• Exercise: Retype the records below from their first line through the line containing "ფანტასტიკური არსებები _", and include nothing else.

** Records to process follows **

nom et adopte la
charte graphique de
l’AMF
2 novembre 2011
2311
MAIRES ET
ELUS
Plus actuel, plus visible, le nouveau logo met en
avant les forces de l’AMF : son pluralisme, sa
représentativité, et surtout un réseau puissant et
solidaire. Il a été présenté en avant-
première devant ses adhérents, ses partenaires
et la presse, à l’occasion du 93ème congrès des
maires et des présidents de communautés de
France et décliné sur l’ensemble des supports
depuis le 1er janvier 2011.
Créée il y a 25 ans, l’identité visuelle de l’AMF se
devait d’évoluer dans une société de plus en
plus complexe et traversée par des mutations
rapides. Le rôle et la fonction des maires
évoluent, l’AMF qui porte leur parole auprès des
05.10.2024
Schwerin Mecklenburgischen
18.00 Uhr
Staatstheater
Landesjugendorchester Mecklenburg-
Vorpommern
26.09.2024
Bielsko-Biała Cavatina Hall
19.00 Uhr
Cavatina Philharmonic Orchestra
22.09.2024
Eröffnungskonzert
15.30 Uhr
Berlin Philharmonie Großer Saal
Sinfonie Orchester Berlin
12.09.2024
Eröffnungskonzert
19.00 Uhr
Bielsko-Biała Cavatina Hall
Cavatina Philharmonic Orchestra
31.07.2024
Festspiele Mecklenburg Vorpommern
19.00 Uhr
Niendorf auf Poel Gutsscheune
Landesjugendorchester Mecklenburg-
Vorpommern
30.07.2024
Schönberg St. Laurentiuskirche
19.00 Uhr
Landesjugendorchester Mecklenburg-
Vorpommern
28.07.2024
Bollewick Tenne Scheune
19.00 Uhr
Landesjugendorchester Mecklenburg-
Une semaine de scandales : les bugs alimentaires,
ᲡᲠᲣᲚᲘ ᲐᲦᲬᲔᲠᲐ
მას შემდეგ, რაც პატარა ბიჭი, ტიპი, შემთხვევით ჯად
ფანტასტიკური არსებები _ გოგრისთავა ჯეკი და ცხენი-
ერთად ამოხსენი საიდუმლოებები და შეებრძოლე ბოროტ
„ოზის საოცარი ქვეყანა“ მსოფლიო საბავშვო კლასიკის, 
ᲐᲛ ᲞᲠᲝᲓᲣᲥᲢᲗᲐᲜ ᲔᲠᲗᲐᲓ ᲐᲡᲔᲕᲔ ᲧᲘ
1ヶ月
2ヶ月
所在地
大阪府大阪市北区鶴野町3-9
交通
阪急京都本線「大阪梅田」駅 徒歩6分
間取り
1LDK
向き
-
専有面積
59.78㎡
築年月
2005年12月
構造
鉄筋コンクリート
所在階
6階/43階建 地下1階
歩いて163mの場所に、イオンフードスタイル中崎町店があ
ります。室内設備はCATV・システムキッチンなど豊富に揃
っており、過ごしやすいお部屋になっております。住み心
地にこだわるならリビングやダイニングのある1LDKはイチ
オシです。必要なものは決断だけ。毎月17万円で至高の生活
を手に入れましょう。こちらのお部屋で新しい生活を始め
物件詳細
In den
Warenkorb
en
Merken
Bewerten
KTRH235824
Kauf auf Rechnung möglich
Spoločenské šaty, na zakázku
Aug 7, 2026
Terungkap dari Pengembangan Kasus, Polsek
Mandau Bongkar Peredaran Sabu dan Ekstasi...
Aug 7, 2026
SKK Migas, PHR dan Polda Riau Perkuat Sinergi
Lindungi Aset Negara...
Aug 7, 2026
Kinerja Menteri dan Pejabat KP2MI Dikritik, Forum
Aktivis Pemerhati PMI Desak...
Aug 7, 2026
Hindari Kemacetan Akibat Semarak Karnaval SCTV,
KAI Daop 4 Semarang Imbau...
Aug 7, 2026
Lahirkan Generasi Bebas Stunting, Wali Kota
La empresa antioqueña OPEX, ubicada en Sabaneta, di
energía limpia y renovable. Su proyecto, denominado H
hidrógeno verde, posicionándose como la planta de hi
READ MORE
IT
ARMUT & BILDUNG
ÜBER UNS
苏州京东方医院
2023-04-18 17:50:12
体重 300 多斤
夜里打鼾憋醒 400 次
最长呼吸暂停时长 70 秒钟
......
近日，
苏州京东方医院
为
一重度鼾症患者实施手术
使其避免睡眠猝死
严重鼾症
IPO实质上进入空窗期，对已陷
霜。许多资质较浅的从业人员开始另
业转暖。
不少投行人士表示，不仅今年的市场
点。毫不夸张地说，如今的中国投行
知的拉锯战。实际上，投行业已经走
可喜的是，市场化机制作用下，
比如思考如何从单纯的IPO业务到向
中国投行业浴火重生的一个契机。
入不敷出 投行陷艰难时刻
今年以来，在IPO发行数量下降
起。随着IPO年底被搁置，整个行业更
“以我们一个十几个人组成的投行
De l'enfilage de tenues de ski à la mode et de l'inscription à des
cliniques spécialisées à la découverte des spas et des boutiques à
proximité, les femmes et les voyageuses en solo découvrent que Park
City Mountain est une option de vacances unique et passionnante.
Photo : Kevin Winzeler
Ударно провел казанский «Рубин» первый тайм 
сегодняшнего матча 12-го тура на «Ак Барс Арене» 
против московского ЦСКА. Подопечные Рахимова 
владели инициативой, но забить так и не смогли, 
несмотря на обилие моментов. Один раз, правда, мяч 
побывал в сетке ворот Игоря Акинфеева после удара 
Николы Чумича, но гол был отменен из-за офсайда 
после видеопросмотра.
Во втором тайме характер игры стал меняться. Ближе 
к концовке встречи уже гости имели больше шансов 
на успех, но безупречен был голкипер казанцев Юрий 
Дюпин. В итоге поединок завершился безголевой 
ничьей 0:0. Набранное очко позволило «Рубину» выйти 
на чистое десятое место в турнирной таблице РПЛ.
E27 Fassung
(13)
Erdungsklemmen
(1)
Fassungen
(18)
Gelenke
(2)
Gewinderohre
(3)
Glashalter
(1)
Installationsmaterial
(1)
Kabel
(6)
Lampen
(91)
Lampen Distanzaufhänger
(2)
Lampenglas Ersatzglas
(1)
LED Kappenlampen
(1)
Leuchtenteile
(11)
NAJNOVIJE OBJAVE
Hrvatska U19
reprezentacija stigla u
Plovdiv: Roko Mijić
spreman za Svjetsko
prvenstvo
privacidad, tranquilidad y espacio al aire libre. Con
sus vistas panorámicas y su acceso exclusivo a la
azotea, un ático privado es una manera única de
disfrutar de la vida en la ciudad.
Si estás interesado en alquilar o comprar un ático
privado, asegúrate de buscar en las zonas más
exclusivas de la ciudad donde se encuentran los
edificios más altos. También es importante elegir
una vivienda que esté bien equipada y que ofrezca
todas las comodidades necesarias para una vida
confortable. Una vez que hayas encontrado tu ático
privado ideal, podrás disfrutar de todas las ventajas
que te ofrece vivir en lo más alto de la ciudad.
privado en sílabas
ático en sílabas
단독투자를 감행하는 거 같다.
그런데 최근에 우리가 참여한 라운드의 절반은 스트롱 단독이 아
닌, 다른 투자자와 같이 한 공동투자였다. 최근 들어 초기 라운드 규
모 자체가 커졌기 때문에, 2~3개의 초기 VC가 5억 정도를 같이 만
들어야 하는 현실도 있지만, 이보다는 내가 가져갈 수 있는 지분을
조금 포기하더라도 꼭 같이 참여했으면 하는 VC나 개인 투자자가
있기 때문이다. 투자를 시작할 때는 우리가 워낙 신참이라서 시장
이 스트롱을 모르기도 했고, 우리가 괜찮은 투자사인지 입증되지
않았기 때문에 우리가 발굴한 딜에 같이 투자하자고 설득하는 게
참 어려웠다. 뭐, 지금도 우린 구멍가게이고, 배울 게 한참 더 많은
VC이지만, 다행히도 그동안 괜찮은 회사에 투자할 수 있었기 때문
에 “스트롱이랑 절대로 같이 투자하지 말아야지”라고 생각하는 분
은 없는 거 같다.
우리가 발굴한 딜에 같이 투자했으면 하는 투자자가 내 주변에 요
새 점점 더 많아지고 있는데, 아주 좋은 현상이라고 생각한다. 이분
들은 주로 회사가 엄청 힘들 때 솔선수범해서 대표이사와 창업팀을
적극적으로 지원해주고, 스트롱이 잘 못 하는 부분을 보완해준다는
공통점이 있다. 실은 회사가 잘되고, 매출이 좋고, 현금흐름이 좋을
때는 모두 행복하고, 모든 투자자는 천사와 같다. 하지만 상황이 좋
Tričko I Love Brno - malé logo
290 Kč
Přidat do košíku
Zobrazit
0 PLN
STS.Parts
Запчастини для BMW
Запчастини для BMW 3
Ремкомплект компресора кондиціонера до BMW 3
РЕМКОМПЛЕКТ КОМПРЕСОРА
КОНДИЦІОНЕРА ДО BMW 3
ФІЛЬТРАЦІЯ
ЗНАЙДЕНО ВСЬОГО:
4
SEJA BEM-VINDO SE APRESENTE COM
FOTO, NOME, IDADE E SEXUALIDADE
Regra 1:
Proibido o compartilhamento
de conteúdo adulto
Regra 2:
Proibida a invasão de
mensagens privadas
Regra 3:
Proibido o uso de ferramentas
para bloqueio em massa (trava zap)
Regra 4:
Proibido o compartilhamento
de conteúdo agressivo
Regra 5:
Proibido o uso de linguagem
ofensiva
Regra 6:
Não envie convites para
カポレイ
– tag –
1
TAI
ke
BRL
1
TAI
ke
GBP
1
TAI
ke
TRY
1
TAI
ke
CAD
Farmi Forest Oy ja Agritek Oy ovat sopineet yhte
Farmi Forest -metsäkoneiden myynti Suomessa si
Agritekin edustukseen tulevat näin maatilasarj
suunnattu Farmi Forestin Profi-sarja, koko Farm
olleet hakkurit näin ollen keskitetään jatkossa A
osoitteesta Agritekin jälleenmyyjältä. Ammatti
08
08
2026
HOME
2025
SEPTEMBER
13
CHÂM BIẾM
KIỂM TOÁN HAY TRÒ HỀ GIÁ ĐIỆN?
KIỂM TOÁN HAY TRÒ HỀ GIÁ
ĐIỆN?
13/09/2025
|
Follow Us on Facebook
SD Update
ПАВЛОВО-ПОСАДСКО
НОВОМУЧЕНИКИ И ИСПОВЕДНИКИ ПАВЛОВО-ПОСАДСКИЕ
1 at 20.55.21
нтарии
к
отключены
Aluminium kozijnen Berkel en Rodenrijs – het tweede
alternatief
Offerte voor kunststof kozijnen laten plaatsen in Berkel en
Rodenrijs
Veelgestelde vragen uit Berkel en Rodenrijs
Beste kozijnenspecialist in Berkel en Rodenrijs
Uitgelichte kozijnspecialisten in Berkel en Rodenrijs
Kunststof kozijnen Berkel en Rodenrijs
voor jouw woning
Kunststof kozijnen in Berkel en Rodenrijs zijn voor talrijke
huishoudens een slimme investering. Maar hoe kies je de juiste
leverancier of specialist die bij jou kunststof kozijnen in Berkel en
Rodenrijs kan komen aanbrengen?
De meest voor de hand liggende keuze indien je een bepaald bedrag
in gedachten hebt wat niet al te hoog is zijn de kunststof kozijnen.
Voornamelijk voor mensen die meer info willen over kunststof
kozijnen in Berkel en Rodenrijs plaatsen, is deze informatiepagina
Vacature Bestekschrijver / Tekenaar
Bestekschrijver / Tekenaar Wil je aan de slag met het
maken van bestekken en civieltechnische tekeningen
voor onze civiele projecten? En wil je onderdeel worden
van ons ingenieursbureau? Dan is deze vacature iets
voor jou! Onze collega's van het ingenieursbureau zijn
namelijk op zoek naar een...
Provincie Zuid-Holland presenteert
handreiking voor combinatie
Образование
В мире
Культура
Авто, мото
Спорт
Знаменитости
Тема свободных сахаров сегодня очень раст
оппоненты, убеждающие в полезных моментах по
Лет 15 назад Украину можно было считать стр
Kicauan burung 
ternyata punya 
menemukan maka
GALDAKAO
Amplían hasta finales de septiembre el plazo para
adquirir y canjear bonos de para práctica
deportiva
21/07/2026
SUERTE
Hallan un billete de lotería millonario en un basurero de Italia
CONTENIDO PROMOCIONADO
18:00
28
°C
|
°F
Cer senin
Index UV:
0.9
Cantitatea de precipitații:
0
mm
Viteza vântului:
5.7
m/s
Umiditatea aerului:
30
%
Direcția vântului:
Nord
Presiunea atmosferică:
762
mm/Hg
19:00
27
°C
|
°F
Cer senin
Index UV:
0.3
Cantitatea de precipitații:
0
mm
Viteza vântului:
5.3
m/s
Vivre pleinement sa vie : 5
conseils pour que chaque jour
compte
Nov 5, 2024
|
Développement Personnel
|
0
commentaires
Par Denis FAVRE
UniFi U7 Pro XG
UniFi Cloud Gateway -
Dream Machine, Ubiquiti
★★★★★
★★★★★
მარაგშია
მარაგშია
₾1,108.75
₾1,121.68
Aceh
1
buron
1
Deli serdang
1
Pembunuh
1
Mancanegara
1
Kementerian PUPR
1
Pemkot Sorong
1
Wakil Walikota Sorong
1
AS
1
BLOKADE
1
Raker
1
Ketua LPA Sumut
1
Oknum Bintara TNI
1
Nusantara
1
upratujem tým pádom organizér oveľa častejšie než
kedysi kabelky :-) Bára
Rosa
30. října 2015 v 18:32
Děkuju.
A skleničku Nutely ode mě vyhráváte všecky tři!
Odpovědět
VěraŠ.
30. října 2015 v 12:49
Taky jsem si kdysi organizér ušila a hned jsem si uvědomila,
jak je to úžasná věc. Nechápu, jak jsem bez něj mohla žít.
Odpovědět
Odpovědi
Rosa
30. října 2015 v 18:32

** End of Records to process **

• Reply to the exercise:
nom et adopte la
charte graphique de
l’AMF
2 novembre 2011
2311
MAIRES ET
ELUS
Plus actuel, plus visible, le nouveau logo met en
avant les forces de l’AMF : son pluralisme, sa
représentativité, et surtout un réseau puissant et
solidaire. Il a été présenté en avant-
première devant ses adhérents, ses partenaires
et la presse, à l’occasion du 93ème congrès des
maires et des présidents de communautés de
France et décliné sur l’ensemble des supports
depuis le 1er janvier 2011.
Créée il y a 25 ans, l’identité visuelle de l’AMF se
devait d’évoluer dans une société de plus en
plus complexe et traversée par des mutations
rapides. Le rôle et la fonction des maires
évoluent, l’AMF qui porte leur parole auprès des
05.10.2024
Schwerin Mecklenburgischen
18.00 Uhr
Staatstheater
Landesjugendorchester Mecklenburg-
Vorpommern
26.09.2024
Bielsko-Biała Cavatina Hall
19.00 Uhr
Cavatina Philharmonic Orchestra
22.09.2024
Eröffnungskonzert
15.30 Uhr
Berlin Philharmonie Großer Saal
Sinfonie Orchester Berlin
12.09.2024
Eröffnungskonzert
19.00 Uhr
Bielsko-Biała Cavatina Hall
Cavatina Philharmonic Orchestra
31.07.2024
Festspiele Mecklenburg Vorpommern
19.00 Uhr
Niendorf auf Poel Gutsscheune
Landesjugendorchester Mecklenburg-
Vorpommern
30.07.2024
Schönberg St. Laurentiuskirche
19.00 Uhr
Landesjugendorchester Mecklenburg-
Vorpommern
28.07.2024
Bollewick Tenne Scheune
19.00 Uhr
Landesjugendorchester Mecklenburg-
Une semaine de scandales : les bugs alimentaires,
ᲡᲠᲣᲚᲘ ᲐᲦᲬᲔᲠᲐ
მას შემდეგ, რაც პატარა ბიჭი, ტიპი, შემთხვევით ჯად
ფანტასტიკური არსებები _ გოგრისთავა ჯეკი და ცხენი-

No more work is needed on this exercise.